AIM OF THE EXERCISE:
Using the listing below, show all lines that hold the word "Sanierungen".

DATA TO PROCESS:

++++++

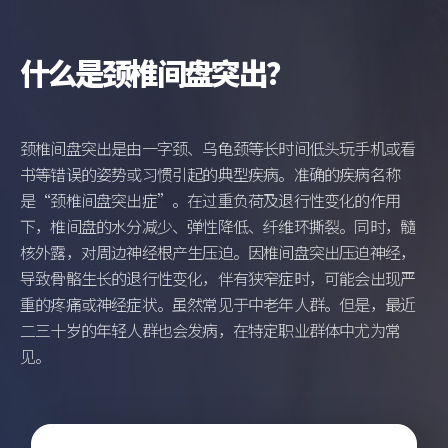
什么是颈椎间盘突出？
颈椎间盘突出是由一字颈、乌龟颈等长时间低头玩手机或看
书等错误的姿势或习惯引起的典型疾病。准确的疾病名称
是“颈椎间盘突出症”。在过重负荷及退行性变化的作用
下，椎间盘的水分减少、弹性降低、纤维环撕裂。同时，髓
核外露，对周边神经根产生压迫。因椎间盘突出压迫神经，
导致骨骼生长的退行性变化，伴有狭窄症时，可能会出现严
重的疼痛或神经症状。虽然常见于中老年人群。但是，最近
二三十岁的年轻人群也会发病，在特定职业群体中尤为常
见。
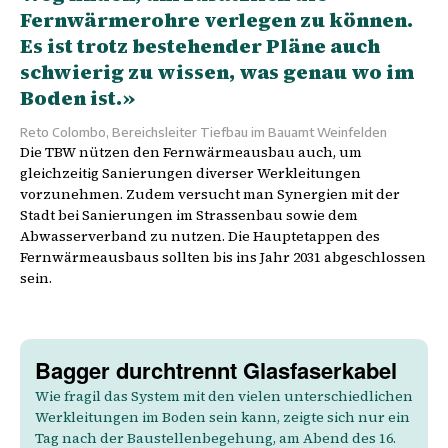
Fernwärmerohre verlegen zu können.
Es ist trotz bestehender Pläne auch
schwierig zu wissen, was genau wo im
Boden ist.»
Reto Colombo, Bereichsleiter Tiefbau im Bauamt Weinfelden
Die TBW nützen den Fernwärmeausbau auch, um
gleichzeitig Sanierungen diverser Werkleitungen
vorzunehmen. Zudem versucht man Synergien mit der
Stadt bei Sanierungen im Strassenbau sowie dem
Abwasserverband zu nutzen. Die Hauptetappen des
Fernwärmeausbaus sollten bis ins Jahr 2031 abgeschlossen
sein.
Bagger durchtrennt Glasfaserkabel
Wie fragil das System mit den vielen unterschiedlichen
Werkleitungen im Boden sein kann, zeigte sich nur ein
Tag nach der Baustellenbegehung, am Abend des 16.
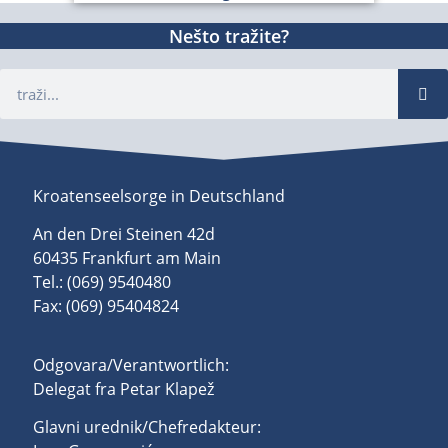
Nešto tražite?
Kroatenseelsorge in Deutschland
An den Drei Steinen 42d
60435 Frankfurt am Main
Tel.: (069) 9540480
Fax: (069) 95404824
Odgovara/Verantwortlich:
Delegat fra Petar Klapež
Glavni urednik/Chefredakteur:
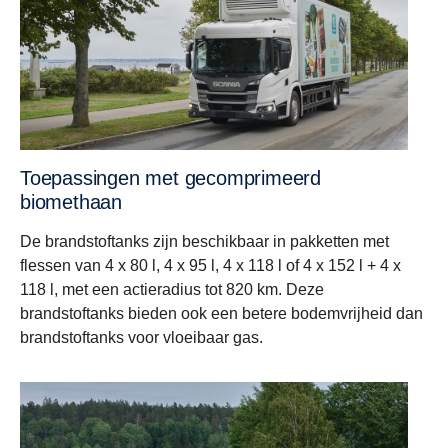
Toepassingen met gecomprimeerd
biomethaan
De brandstoftanks zijn beschikbaar in pakketten met
flessen van 4 x 80 l, 4 x 95 l, 4 x 118 l of 4 x 152 l + 4 x
118 l, met een actieradius tot 820 km. Deze
brandstoftanks bieden ook een betere bodemvrijheid dan
brandstoftanks voor vloeibaar gas.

++++++

PROBLEM SOLUTION:
gleichzeitig Sanierungen diverser Werkleitungen
Stadt bei Sanierungen im Strassenbau sowie dem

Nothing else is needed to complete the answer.